Que les avantages des véhicules solaires électriques en termes d’efficacité énergétique et de durabilité ne suffisent pas pour réussir sur le marché ne surprend guère Urs Muntwyler. De 1998 à 2018, il a présidé le programme de coopération technologique « Hybrid- and Electric Vehicles » de l’Agence internationale de l’énergie. Dans le cadre de la tâche 17 de l’AIE PVPS – Photovoltaïque pour les transports –, il a mis en lumière avec ses collègues le business plan du photovoltaïque intégré aux véhicules. Pour Urs Muntwyler, une chose est claire : il faut plusieurs avantages pour que les clients acquièrent un tel véhicule. Le produit doit bien fonctionner, être disponible et bon marché, apporter du prestige à l’utilisateur et en plus, ce qui n’est pas négligeable pour ces véhicules, montrer que l’on prend ses responsabilités pour le monde de demain. La question est de savoir si le photovoltaïque intégré au véhicule constitue un avantage concurrentiel. Pour Muntwyler, il est clair qu’un tel véhicule doit offrir certains de ces avantages tout en ne présentant pas d’inconvénients évidents tels qu’un prix trop élevé ou l’absence de points de vente et de service. Sa conclusion : « Dans les pays industrialisés où les réseaux électriques sont solides et fiables, les avantages concurrentiels ne sont pas très importants par rapport aux véhicules électriques à batterie combinés à une installation photovoltaïque fixe. » Selon lui, les avantages pour les clients dans des projets comme Sono Motors et Lightyear ne sont pas assez importants. Parallèlement, des moyens financiers très importants seraient nécessaires. De plus, il n’est pas intéressant pour l’industrie automobile, qui est occupée à vendre des véhicules électriques classiques, de miser maintenant sur le photovoltaïque intégré. Néanmoins, grâce à des cellules solaires très efficaces et bon marché, il voit un avenir pour le photovoltaïque intégré aux véhicules. Le PV sur les camions et les bus, comme le souhaitent Sono Motors et Lightyear, est toujours un business case.

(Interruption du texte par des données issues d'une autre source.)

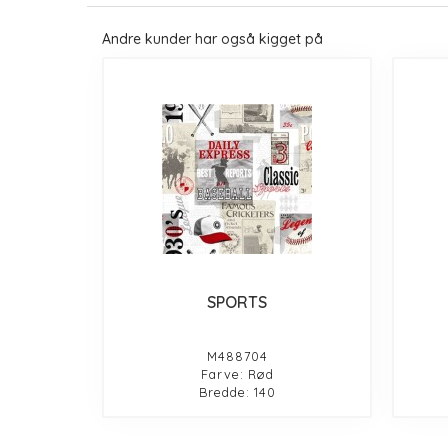
Andre kunder har også kigget på
SPORTS
M488704
Farve: Rød
Bredde: 140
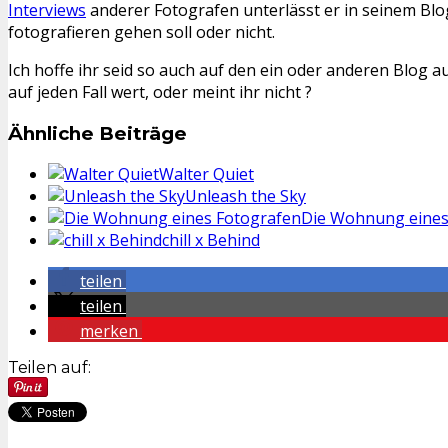
Interviews
anderer Fotografen unterlässt er in seinem Blog
fotografieren gehen soll oder nicht.
Ich hoffe ihr seid so auch auf den ein oder anderen Blog
auf jeden Fall wert, oder meint ihr nicht ?
Ähnliche Beiträge
Walter Quiet
Unleash the Sky
Die Wohnung eines
chill x Behind
teilen
teilen
merken
Teilen auf:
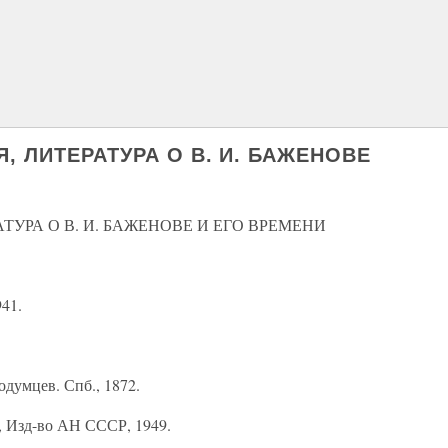
, ЛИТЕРАТУРА О В. И. БАЖЕНОВЕ
ТУРА О В. И. БАЖЕНОВЕ И ЕГО ВРЕМЕНИ
41.
думцев. Спб., 1872.
, Изд-во АН СССР, 1949.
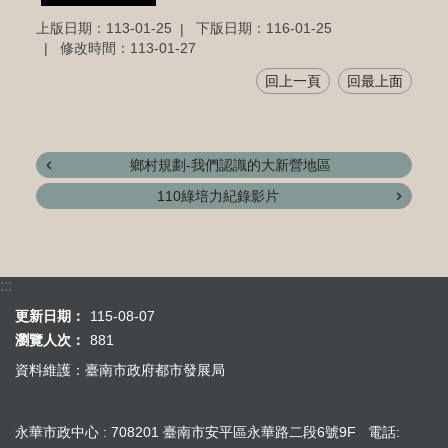
上版日期：113-01-25
下版日期：116-01-25
修改時間：113-01-27
回上一頁
回最上面
鄉村規劃-我們認識的大新營地區
110綠培力紀錄影片
:::
更新日期：
115-08-07
瀏覽人次：
881
資料維護：臺南市政府都市發展局
永華市政中心 : 708201 臺南市安平區永華路二段6號9F 電話:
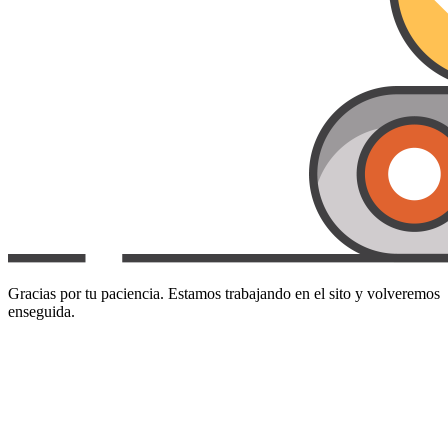
Gracias por tu paciencia. Estamos trabajando en el sito y volveremos
enseguida.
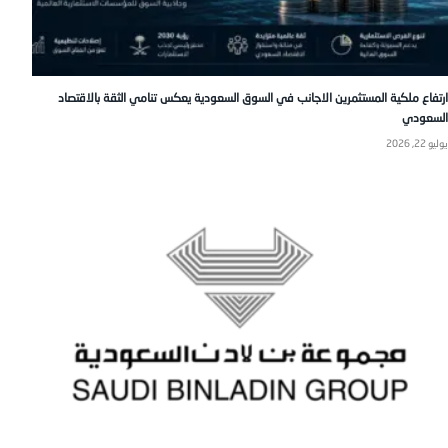
ارتفاع ملكية المستثمرين الاجانب في السوق السعودية يعكس تنامي الثقة بالاقتصاد
السعودي
يوليو 22, 2026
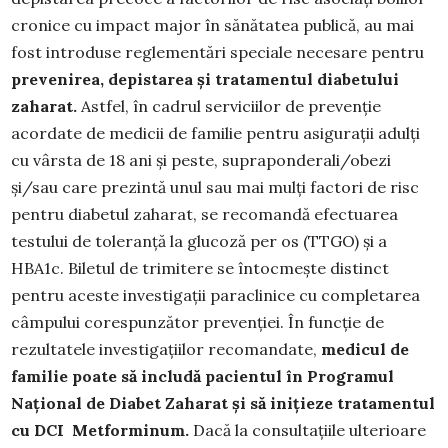
cronice cu impact major în sănătatea publică, au mai
fost introduse reglementări speciale necesare pentru
prevenirea, depistarea și tratamentul diabetului
zaharat.
Astfel, în cadrul serviciilor de prevenție
acordate de medicii de familie pentru asigurații adulți
cu vârsta de 18 ani și peste, supraponderali/obezi
și/sau care prezintă unul sau mai mulți factori de risc
pentru diabetul zaharat, se recomandă efectuarea
testului de toleranță la glucoză per os (TTGO) și a
HBA1c. Biletul de trimitere se întocmeşte distinct
pentru aceste investigaţii paraclinice cu completarea
câmpului corespunzător prevenţiei. În funcție de
rezultatele investigațiilor recomandate,
medicul de
familie poate să includă pacientul în Programul
Național de Diabet Zaharat și să inițieze tratamentul
cu DCI Metforminum.
Dacă la consultațiile ulterioare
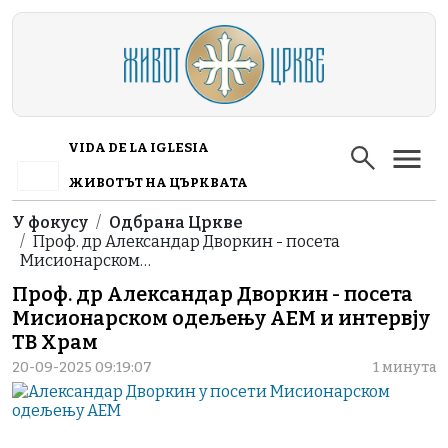
Skip to main content
VIDA DE LA IGLESIA
ЖИВОТЪТ НА ЦЪРКВАТА
Breadcrumb
У фокусу
Одбрана Цркве
Проф. др Александар Дворкин - посета
Мисионарском…
Проф. др Александар Дворкин - посета
Мисионарском одељењу АЕМ и интервју
ТВ Храм
20-09-2025 09:19:07
1 минута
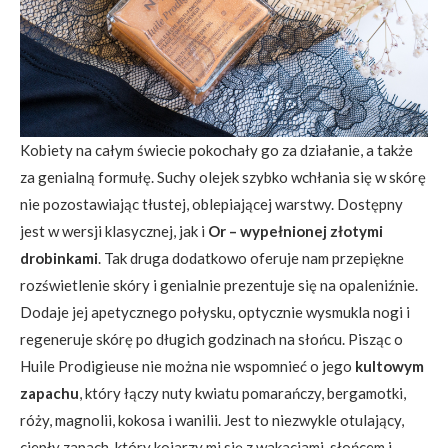
Kobiety na całym świecie pokochały go za działanie, a także
za genialną formułę. Suchy olejek szybko wchłania się w skórę
nie pozostawiając tłustej, oblepiającej warstwy. Dostępny
jest w wersji klasycznej, jak i
Or
– wypełnionej złotymi
drobinkami
. Tak druga dodatkowo oferuje nam przepiękne
rozświetlenie skóry i genialnie prezentuje się na opaleniźnie.
Dodaje jej apetycznego połysku, optycznie wysmukla nogi i
regeneruje skórę po długich godzinach na słońcu. Pisząc o
Huile Prodigieuse nie można nie wspomnieć o jego
kultowym
zapachu
, który łączy nuty kwiatu pomarańczy, bergamotki,
róży, magnolii, kokosa i wanilii. Jest to niezwykle otulający,
ciepły zapach, który kojarzy mi się z wakacjami, słońcem i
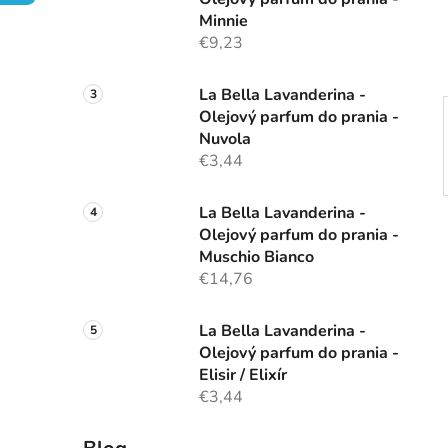
e
Minnie
l
€9,23
La Bella Lavanderina -
Olejový parfum do prania -
Nuvola
€3,44
La Bella Lavanderina -
Olejový parfum do prania -
Muschio Bianco
€14,76
La Bella Lavanderina -
Olejový parfum do prania -
Elisir / Elixír
€3,44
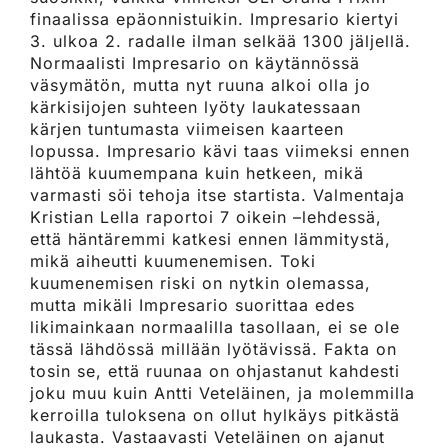
finaalissa epäonnistuikin. Impresario kiertyi
3. ulkoa 2. radalle ilman selkää 1300 jäljellä.
Normaalisti Impresario on käytännössä
väsymätön, mutta nyt ruuna alkoi olla jo
kärkisijojen suhteen lyöty laukatessaan
kärjen tuntumasta viimeisen kaarteen
lopussa. Impresario kävi taas viimeksi ennen
lähtöä kuumempana kuin hetkeen, mikä
varmasti söi tehoja itse startista. Valmentaja
Kristian Lella raportoi 7 oikein –lehdessä,
että häntäremmi katkesi ennen lämmitystä,
mikä aiheutti kuumenemisen. Toki
kuumenemisen riski on nytkin olemassa,
mutta mikäli Impresario suorittaa edes
likimainkaan normaalilla tasollaan, ei se ole
tässä lähdössä millään lyötävissä. Fakta on
tosin se, että ruunaa on ohjastanut kahdesti
joku muu kuin Antti Veteläinen, ja molemmilla
kerroilla tuloksena on ollut hylkäys pitkästä
laukasta. Vastaavasti Veteläinen on ajanut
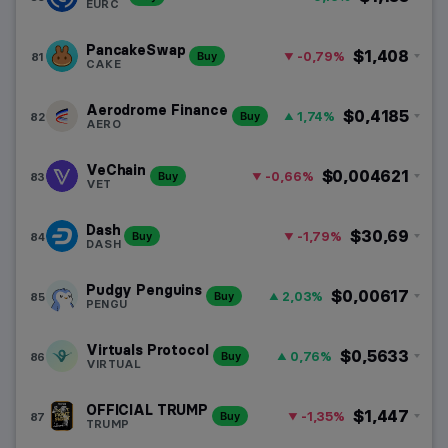
EURC
PancakeSwap
$1,408
-0,79%
81
Buy
CAKE
Aerodrome Finance
$0,4185
1,74%
82
Buy
AERO
VeChain
$0,004621
-0,66%
83
Buy
VET
Dash
$30,69
-1,79%
84
Buy
DASH
Pudgy Penguins
$0,00617
2,03%
85
Buy
PENGU
Virtuals Protocol
$0,5633
0,76%
86
Buy
VIRTUAL
OFFICIAL TRUMP
$1,447
-1,35%
87
Buy
TRUMP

UN PRODUCTEUR DE NICHE MAINTIENT LE CAP

Outre les deux grands véhicules solaires électriques européens qui ont échoué, des tentatives plus modestes, comme le X-Bus de l’entreprise allemande ElectricBrands AG, sont prometteuses. Depuis la présentation de son prototype en 2022, ElectricBrands a reçu de nombreuses précommandes – plus de 17 000 à la fin de l’année dernière selon le site internet de l’entreprise. Mais là aussi, comme pour la Sion et le Lightyear, les livraisons ont pris du retard. Il y a toutefois une grande différence avec les deux autres producteurs : le prix. Le véhicule, qui peut être assemblé de manière modulaire, devrait coûter entre 18 000 et 25 000 euros. Toutefois, le X-Bus est homologué comme véhicule électrique léger de classe L7e. Par conséquent, seuls trois passagers sont autorisés. En revanche, le bus offre beaucoup de place pour le transport et est également équipé de panneaux solaires qui le rechargent en permanence.
Il y a exactement un an, ElectricBrands annonçait que VDL Nedcar, l’un des plus grands fabricants européens sous contrat, produirait le bus. « VDL Nedcar nous apportera son soutien compétent et sa grande expérience dans le développement de notre flotte. Nos clients qui commandent ou ont commandé l’un de nos véhicules en profiteront également », a déclaré Ralf Haller, CEO et fondateur d’ElectricBrands, en saluant cette collaboration. La production du X-Bus et la première livraison aux concessionnaires sont désormais prévues pour début 2025. Le volume de production dépendra des chiffres de vente, explique VDL Nedcar. Avec cette production, le constructeur automobile espère également pouvoir combler des lacunes après avoir perdu des commandes du groupe BMW. « Avec les véhicules propres développés par ElectricBrands, nous pouvons contribuer ensemble à façonner notre avenir en matière de mobilité », a déclaré John van Soerland, CEO de VDL Nedcar, lors de la conclusion du contrat avec ElectricBrands.